Au Liban, où Israël veut s’emparer d’une large zone du sud du pays pour assurer sa sécurité, les autorités libanaises ont pris la décision sans précédent de lancer une procédure d’expulsion à l’encontre de l’ambassadeur d’Iran, pour ingérence. Mais elles se sont aussitôt attiré les foudres du Hezbollah pro-iranien.

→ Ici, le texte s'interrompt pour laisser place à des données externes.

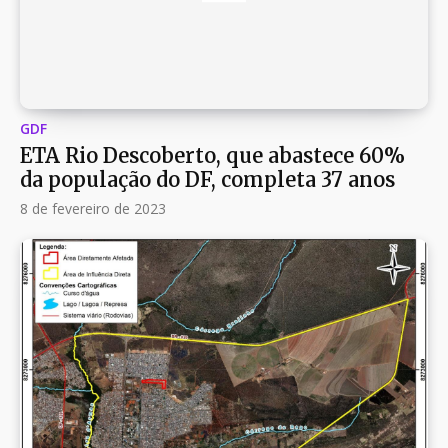
GDF
ETA Rio Descoberto, que abastece 60%
da população do DF, completa 37 anos
8 de fevereiro de 2023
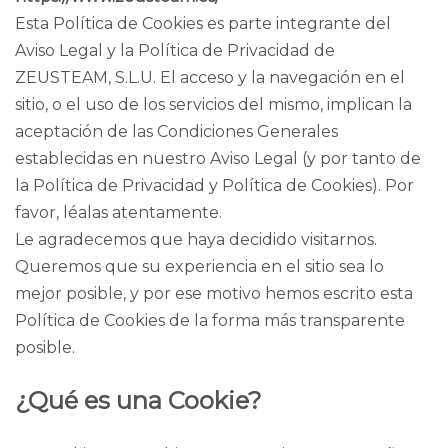
Esta Política de Cookies es parte integrante del
Aviso Legal y la Política de Privacidad de
ZEUSTEAM, S.L.U. El acceso y la navegación en el
sitio, o el uso de los servicios del mismo, implican la
aceptación de las Condiciones Generales
establecidas en nuestro Aviso Legal (y por tanto de
la Política de Privacidad y Política de Cookies). Por
favor, léalas atentamente.
Le agradecemos que haya decidido visitarnos.
Queremos que su experiencia en el sitio sea lo
mejor posible, y por ese motivo hemos escrito esta
Política de Cookies de la forma más transparente
posible.
¿Qué es una Cookie?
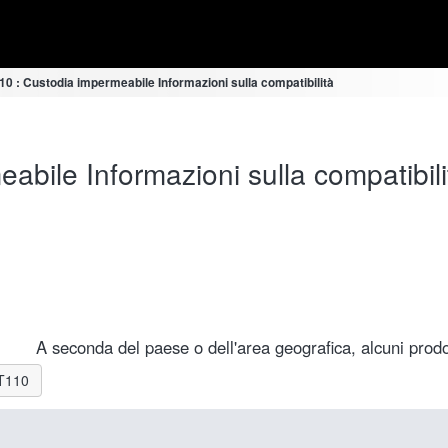
0 : Custodia impermeabile Informazioni sulla compatibilità
bile Informazioni sulla compatibili
A seconda del paese o dell'area geografica, alcuni prodot
-T110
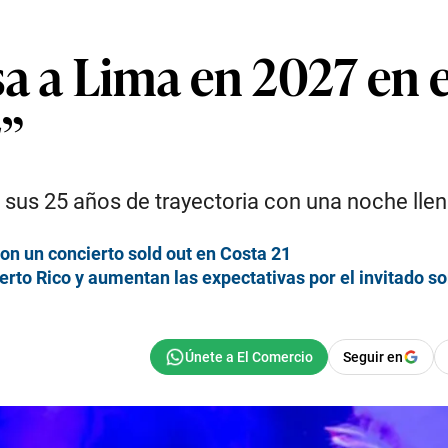
a a Lima en 2027 en e
r”
n sus 25 años de trayectoria con una noche ll
con un concierto sold out en Costa 21
rto Rico y aumentan las expectativas por el invitado s
Seguir en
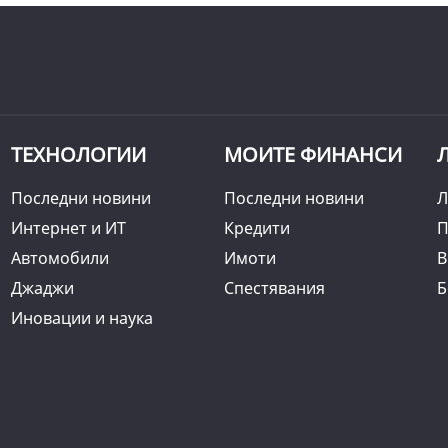
ТЕХНОЛОГИИ
МОИТЕ ФИНАНСИ
Последни новини
Последни новини
Л
Интернет и ИТ
Кредити
П
Автомобили
Имоти
B
Джаджи
Спестявания
Б
Иновации и наука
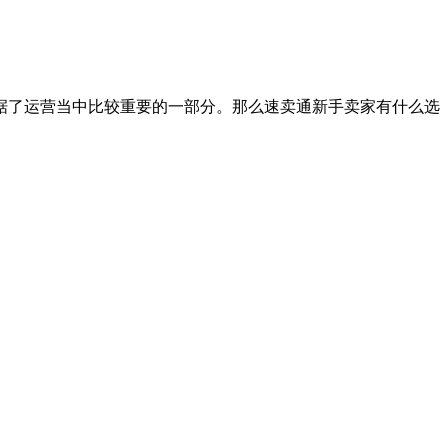
据了运营当中比较重要的一部分。那么速卖通新手卖家有什么选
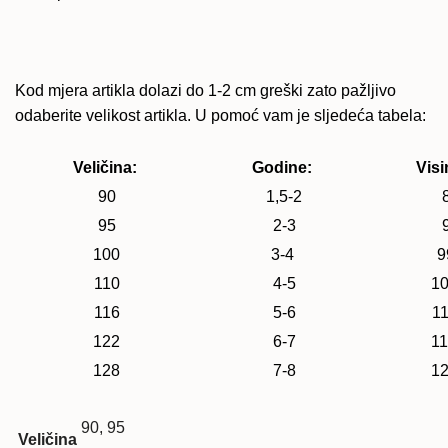
Kod mjera artikla dolazi do 1-2 cm greški zato pažljivo
odaberite velikost artikla. U pomoć vam je sljedeća tabela:
Veličina:
Godine:
Visi
90
1,5-2
8
95
2-3
9
100
3-4
9
110
4-5
10
116
5-6
11
122
6-7
11
128
7-8
12
90, 95
Veličina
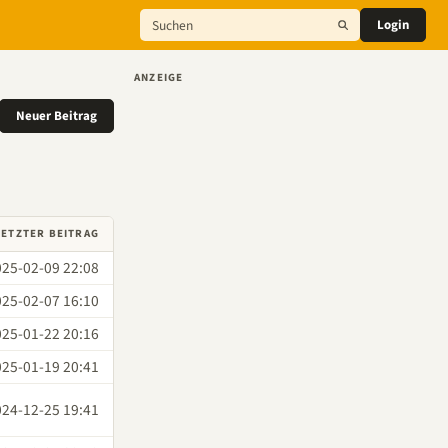
Login
ANZEIGE
Neuer Beitrag
LETZTER BEITRAG
025-02-09 22:08
025-02-07 16:10
025-01-22 20:16
025-01-19 20:41
024-12-25 19:41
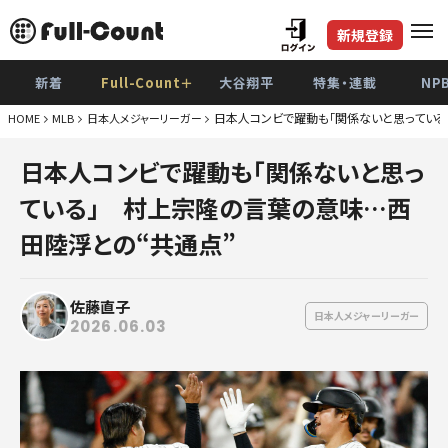
新規登録
新着
Full-Count＋
大谷翔平
特集・連載
NP
日本人コンビで躍動も「関係ないと思っている
HOME
MLB
日本人メジャーリーガー
巨
日本人コンビで躍動も「関係ないと思っ
阪
ている」 村上宗隆の言葉の意味…西
De
田陸浮との“共通点”
広
佐藤直子
ヤク
日本人メジャーリーガー
2026.06.03
中
ソフト
日本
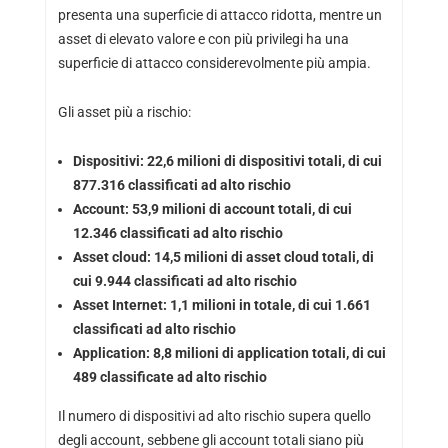
presenta una superficie di attacco ridotta, mentre un
asset di elevato valore e con più privilegi ha una
superficie di attacco considerevolmente più ampia.
Gli asset più a rischio:
Dispositivi: 22,6 milioni di dispositivi totali, di cui
877.316 classificati ad alto rischio
Account: 53,9 milioni di account totali, di cui
12.346 classificati ad alto rischio
Asset cloud: 14,5 milioni di asset cloud totali, di
cui 9.944 classificati ad alto rischio
Asset Internet: 1,1 milioni in totale, di cui 1.661
classificati ad alto rischio
Application: 8,8 milioni di application totali, di cui
489 classificate ad alto rischio
Il numero di dispositivi ad alto rischio supera quello
degli account, sebbene gli account totali siano più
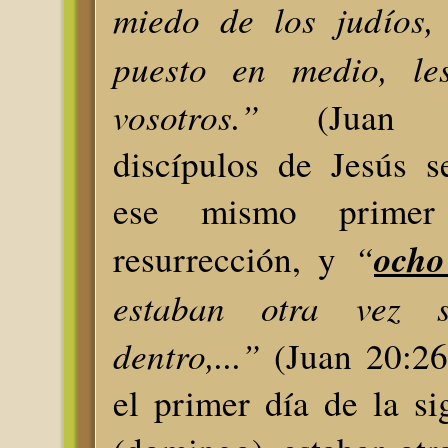
miedo de los judíos
puesto en medio, le
vosotros.”
(Juan 
discípulos de Jesús s
ese mismo prime
“
ocho
resurrección, y
estaban otra vez s
dentro,...”
(Juan 20:26
el primer día de la s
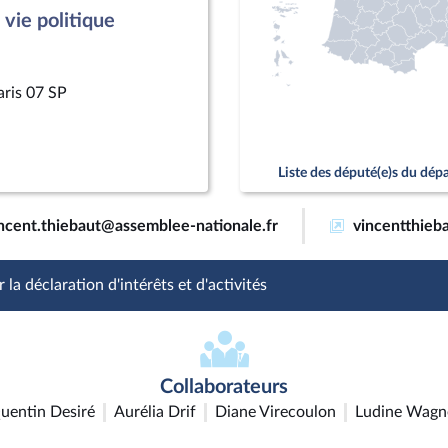
vie politique
aris 07 SP
Liste des député(e)s du dé
ncent.thiebaut@assemblee-nationale.fr
vincentthieba
 la déclaration d'intérêts et d'activités
Collaborateurs
uentin Desiré
Aurélia Drif
Diane Virecoulon
Ludine Wagn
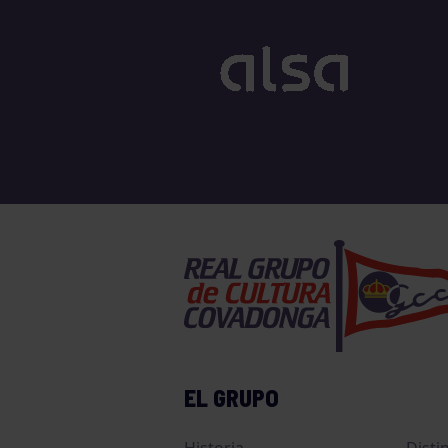
EL GRUPO
Historia
Disti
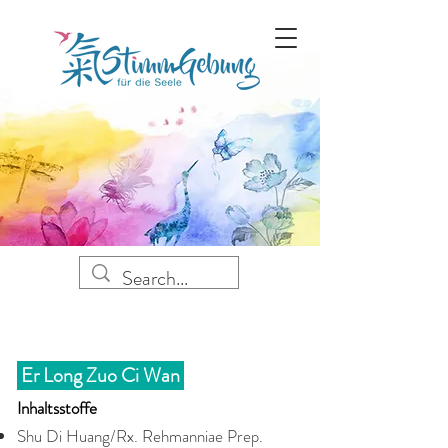
Er Long Zuo Ci Wan
Inhaltsstoffe
Shu Di Huang/Rx. Rehmanniae Prep.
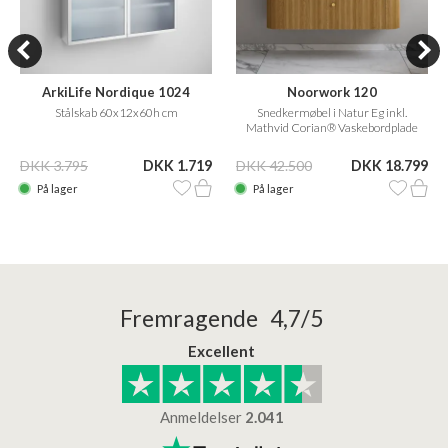
ArkiLife Nordique 1024
Noorwork 120
Stålskab 60x12x60h cm
Snedkermøbel i Natur Eg inkl.
Mathvid Corian® Vaskebordplade
DKK 3.795
DKK 1.719
DKK 42.500
DKK 18.799
På lager
På lager
Fremragende 4,7/5
Excellent
Anmeldelser
2.041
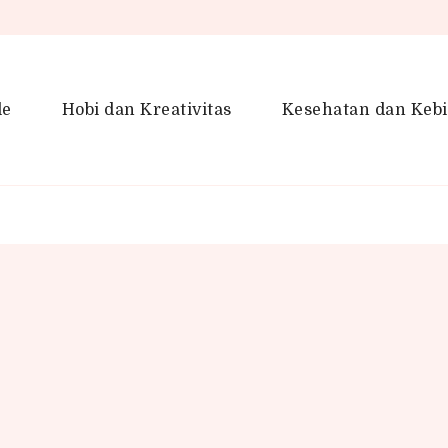
le
Hobi dan Kreativitas
Kesehatan dan Keb
en Gaya Hidup, Produktivitas &
idup lebih kreatif dan produktif.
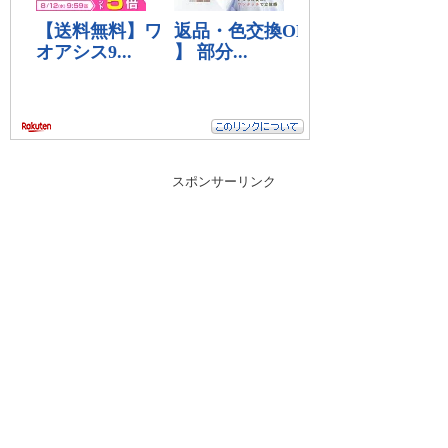
スポンサーリンク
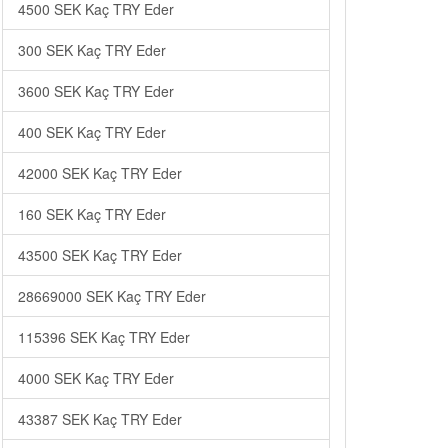
4500 SEK Kaç TRY Eder
300 SEK Kaç TRY Eder
3600 SEK Kaç TRY Eder
400 SEK Kaç TRY Eder
42000 SEK Kaç TRY Eder
160 SEK Kaç TRY Eder
43500 SEK Kaç TRY Eder
28669000 SEK Kaç TRY Eder
115396 SEK Kaç TRY Eder
4000 SEK Kaç TRY Eder
43387 SEK Kaç TRY Eder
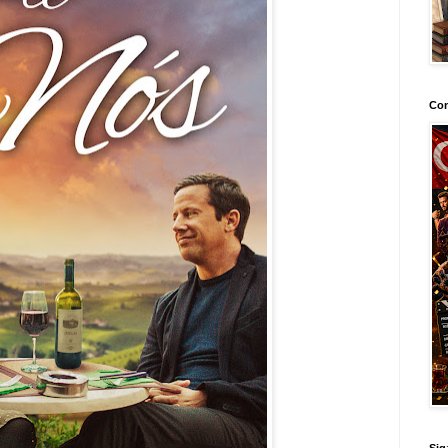
Con
Sig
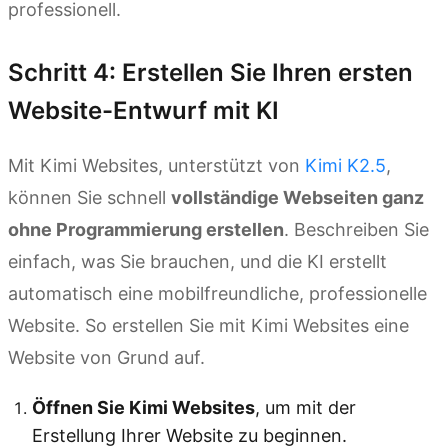
professionell.
Schritt 4: Erstellen Sie Ihren ersten
Website-Entwurf mit KI
Mit Kimi Websites, unterstützt von
Kimi K2.5
,
können Sie schnell
vollständige Webseiten ganz
ohne Programmierung erstellen
. Beschreiben Sie
einfach, was Sie brauchen, und die KI erstellt
automatisch eine mobilfreundliche, professionelle
Website. So erstellen Sie mit Kimi Websites eine
Website von Grund auf.
Öffnen Sie Kimi Websites
, um mit der
Erstellung Ihrer Website zu beginnen.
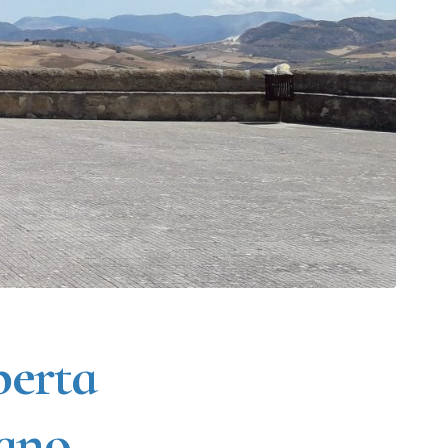
perta
iano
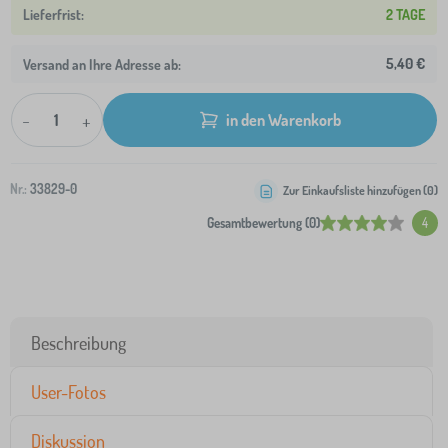
2 TAGE
5,40 €
Versand an Ihre Adresse ab:
-
+
in den Warenkorb
Nr.:
33829-0
Zur Einkaufsliste hinzufügen (
0
)
Gesamtbewertung (0)
4
Beschreibung
User-Fotos
Diskussion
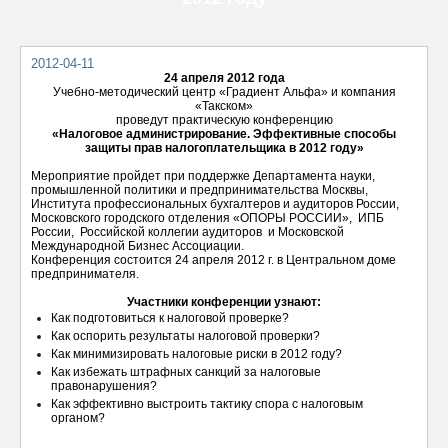
ОТПРАВИТЬ
2012-04-11
24 апреля 2012 года
Учебно-методический центр «Градиент Альфа» и компания
«Такском»
проведут практическую конференцию
«Налоговое администрирование. Эффективные способы
защиты прав налогоплательщика в 2012 году»
Мероприятие пройдет при поддержке Департамента науки,
промышленной политики и предпринимательства Москвы,
Института профессиональных бухгалтеров и аудиторов России,
Московского городского отделения «ОПОРЫ РОССИИ», ИПБ
России, Российской коллегии аудиторов и Московской
Международной Бизнес Ассоциации.
Конференция состоится 24 апреля 2012 г. в Центральном доме
предпринимателя.
Участники конференции узнают:
Как подготовиться к налоговой проверке?
Как оспорить результаты налоговой проверки?
Как минимизировать налоговые риски в 2012 году?
Как избежать штрафных санкций за налоговые
правонарушения?
Как эффективно выстроить тактику спора с налоговым
органом?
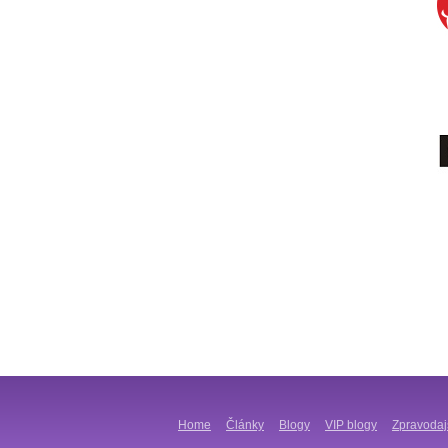
Home
Články
Blogy
VIP blogy
Zpravodaj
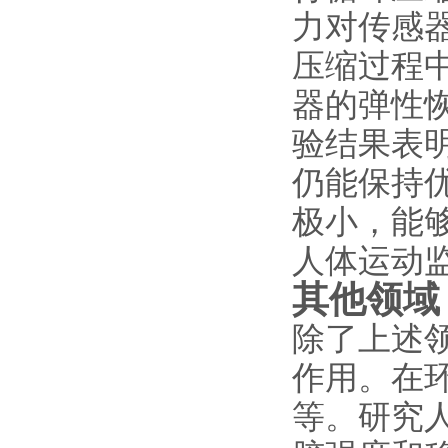
力对传感
压缩过程
器的弹性
验结果表
仍能保持
极小，能
人体运动
其他领域
除了上述
作用。在
等。研究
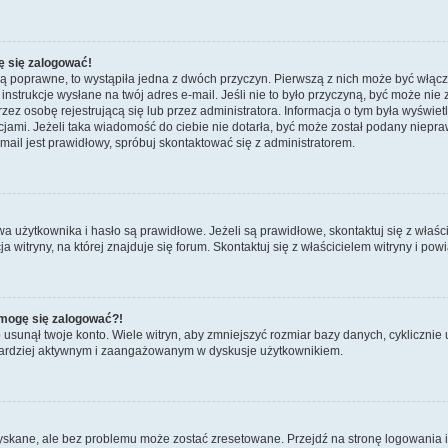
ę się zalogować!
są poprawne, to wystąpiła jedna z dwóch przyczyn. Pierwszą z nich może być włącz
nstrukcje wysłane na twój adres e-mail. Jeśli nie to było przyczyną, być może nie 
 osobę rejestrującą się lub przez administratora. Informacja o tym była wyświetlo
kcjami. Jeżeli taka wiadomość do ciebie nie dotarła, być może został podany niep
mail jest prawidłowy, spróbuj skontaktować się z administratorem.
żytkownika i hasło są prawidłowe. Jeżeli są prawidłowe, skontaktuj się z właścicie
itryny, na której znajduje się forum. Skontaktuj się z właścicielem witryny i po
e mogę się zalogować?!
sunął twoje konto. Wiele witryn, aby zmniejszyć rozmiar bazy danych, cyklicznie u
dź bardziej aktywnym i zaangażowanym w dyskusje użytkownikiem.
kane, ale bez problemu może zostać zresetowane. Przejdź na stronę logowania i k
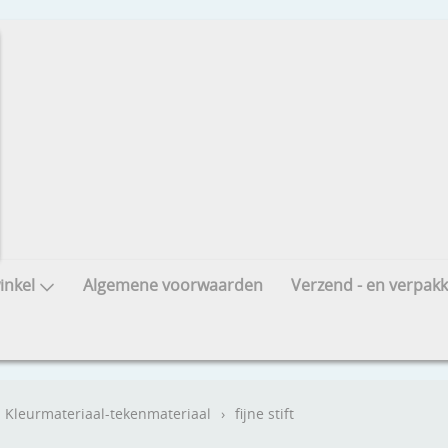
nkel
Algemene voorwaarden
Verzend - en verpakk
Kleurmateriaal-tekenmateriaal
›
fijne stift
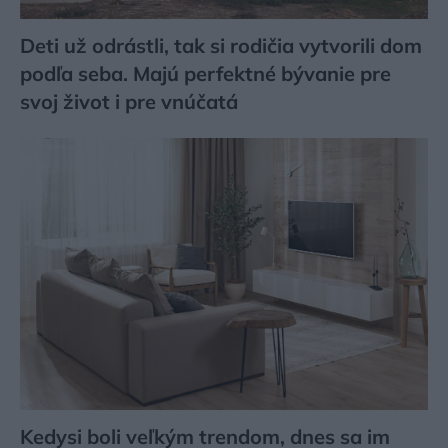
Deti už odrástli, tak si rodičia vytvorili dom
podľa seba. Majú perfektné bývanie pre
svoj život i pre vnúčatá
Kedysi boli veľkým trendom, dnes sa im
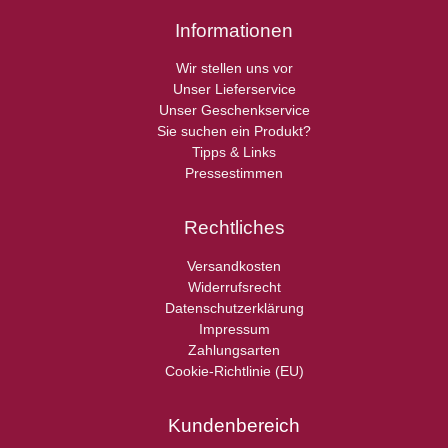
Informationen
Wir stellen uns vor
Unser Lieferservice
Unser Geschenkservice
Sie suchen ein Produkt?
Tipps & Links
Pressestimmen
Rechtliches
Versandkosten
Widerrufsrecht
Datenschutzerklärung
Impressum
Zahlungsarten
Cookie-Richtlinie (EU)
Kundenbereich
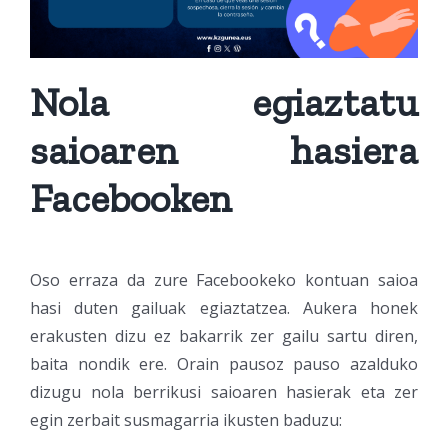
Nola egiaztatu
saioaren hasiera
Facebooken
Oso erraza da zure Facebookeko kontuan saioa
hasi duten gailuak egiaztatzea. Aukera honek
erakusten dizu ez bakarrik zer gailu sartu diren,
baita nondik ere. Orain pausoz pauso azalduko
dizugu nola berrikusi saioaren hasierak eta zer
egin zerbait susmagarria ikusten baduzu:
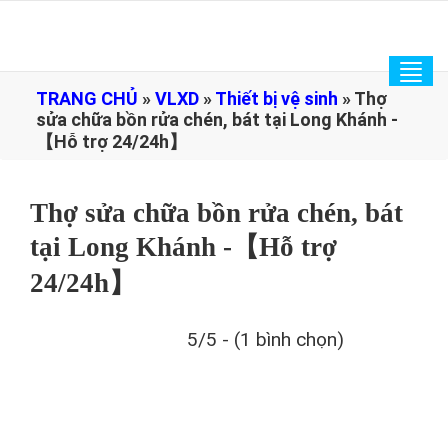
Tog
TRANG CHỦ
»
VLXD
»
Thiết bị vệ sinh
»
Thợ
navi
sửa chữa bồn rửa chén, bát tại Long Khánh -
【Hỗ trợ 24/24h】
Thợ sửa chữa bồn rửa chén, bát
tại Long Khánh -【Hỗ trợ
24/24h】
5/5 - (1 bình chọn)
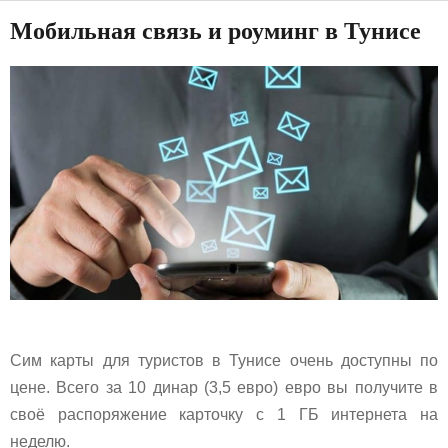
Мобильная связь и роуминг в Тунисе
Сим карты для туристов в Тунисе очень доступны по
цене. Всего за 10 динар (3,5 евро) евро вы получите в
своё распоряжение карточку с 1 ГБ интернета на
неделю.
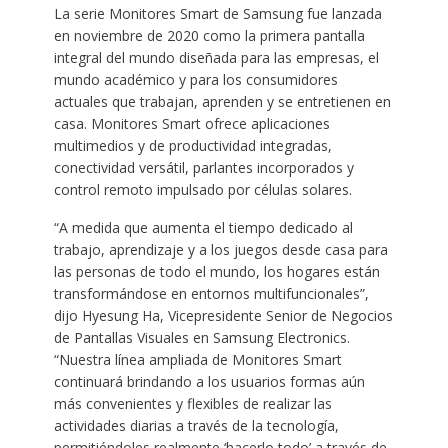
La serie Monitores Smart de Samsung fue lanzada
en noviembre de 2020 como la primera pantalla
integral del mundo diseñada para las empresas, el
mundo académico y para los consumidores
actuales que trabajan, aprenden y se entretienen en
casa. Monitores Smart ofrece aplicaciones
multimedios y de productividad integradas,
conectividad versátil, parlantes incorporados y
control remoto impulsado por células solares.
“A medida que aumenta el tiempo dedicado al
trabajo, aprendizaje y a los juegos desde casa para
las personas de todo el mundo, los hogares están
transformándose en entornos multifuncionales”,
dijo Hyesung Ha, Vicepresidente Senior de Negocios
de Pantallas Visuales en Samsung Electronics.
“Nuestra línea ampliada de Monitores Smart
continuará brindando a los usuarios formas aún
más convenientes y flexibles de realizar las
actividades diarias a través de la tecnología,
permitiéndoles realmente ‘hacerlo todo’ a través de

Sur le terrain, au moins neuf personnes ont été tuées dans la nuit de mardi à mercredi dans trois raids israéliens contre des localités du sud du Liban, région considérée comme un bastion du mouvement pro-iranien Hezbollah, selon l’agence de presse officielle libanaise ANI.
Dans le Golfe, Bahreïn, Arabie saoudite et Koweït ont rapporté mardi des attaques de drones et de missiles iraniens.
De son côté, l’armée israélienne a mené « une série de frappes à grande échelle […] dans plusieurs régions d’Iran », notamment Ispahan.
« Les bruits, les explosions et les missiles font désormais partie de notre vie quotidienne », a confié à l’AFP par téléphone une femme de 35 ans, originaire du Kurdistan iranien et résidant à Téhéran.
Au Liban, des explosions ont secoué en journée des régions au nord de Beyrouth.
Mardi matin, le ministre israélien de la Défense, Israël Katz, avait déclaré que les forces israéliennes « manœuvraient à l’intérieur du territoire libanais pour s’emparer d’une ligne de défense avancée » jusqu’au fleuve Litani, à une trentaine de kilomètres de la frontière.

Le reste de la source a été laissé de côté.